Items listed in a dataset
-- Opening Marker --
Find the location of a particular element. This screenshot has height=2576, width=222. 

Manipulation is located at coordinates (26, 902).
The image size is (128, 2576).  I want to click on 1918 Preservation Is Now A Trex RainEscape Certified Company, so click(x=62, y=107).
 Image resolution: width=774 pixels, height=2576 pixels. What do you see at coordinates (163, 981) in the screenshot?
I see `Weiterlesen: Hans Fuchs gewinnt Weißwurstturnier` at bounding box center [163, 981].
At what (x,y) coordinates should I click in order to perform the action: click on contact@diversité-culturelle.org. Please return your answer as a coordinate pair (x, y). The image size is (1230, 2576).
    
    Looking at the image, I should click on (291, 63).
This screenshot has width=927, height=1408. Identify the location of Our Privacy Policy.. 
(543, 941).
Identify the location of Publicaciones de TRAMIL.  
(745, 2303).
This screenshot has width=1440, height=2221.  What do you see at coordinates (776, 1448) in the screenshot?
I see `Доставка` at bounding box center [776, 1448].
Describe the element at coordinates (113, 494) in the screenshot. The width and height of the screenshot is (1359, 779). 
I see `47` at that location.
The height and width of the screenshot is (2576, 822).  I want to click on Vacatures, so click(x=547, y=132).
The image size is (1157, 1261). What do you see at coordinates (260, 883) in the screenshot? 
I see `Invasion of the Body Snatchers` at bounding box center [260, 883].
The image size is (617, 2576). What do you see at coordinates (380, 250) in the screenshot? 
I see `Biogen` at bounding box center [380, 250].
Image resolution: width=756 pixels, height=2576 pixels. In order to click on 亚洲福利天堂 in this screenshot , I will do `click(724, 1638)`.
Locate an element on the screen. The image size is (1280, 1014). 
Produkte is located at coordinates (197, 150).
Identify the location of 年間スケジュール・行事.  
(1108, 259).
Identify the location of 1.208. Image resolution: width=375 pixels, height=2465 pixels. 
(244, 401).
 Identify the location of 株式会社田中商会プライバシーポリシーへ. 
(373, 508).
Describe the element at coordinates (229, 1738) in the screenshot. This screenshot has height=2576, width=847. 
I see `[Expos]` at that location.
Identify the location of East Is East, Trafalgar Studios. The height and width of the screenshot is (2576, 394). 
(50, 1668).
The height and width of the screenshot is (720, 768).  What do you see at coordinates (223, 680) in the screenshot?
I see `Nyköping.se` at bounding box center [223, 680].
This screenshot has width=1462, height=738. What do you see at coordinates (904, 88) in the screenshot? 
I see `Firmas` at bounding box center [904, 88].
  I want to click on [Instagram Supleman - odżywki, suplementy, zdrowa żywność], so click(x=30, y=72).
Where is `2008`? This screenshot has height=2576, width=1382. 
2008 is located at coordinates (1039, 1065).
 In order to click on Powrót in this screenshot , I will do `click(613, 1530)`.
-- Closing Marker --
_Instructions for the task_. Show all lines above holding the word "will".

_Result below_.
Image resolution: width=756 pixels, height=2576 pixels. In order to click on 亚洲福利天堂 in this screenshot , I will do `click(724, 1638)`.
 In order to click on Powrót in this screenshot , I will do `click(613, 1530)`.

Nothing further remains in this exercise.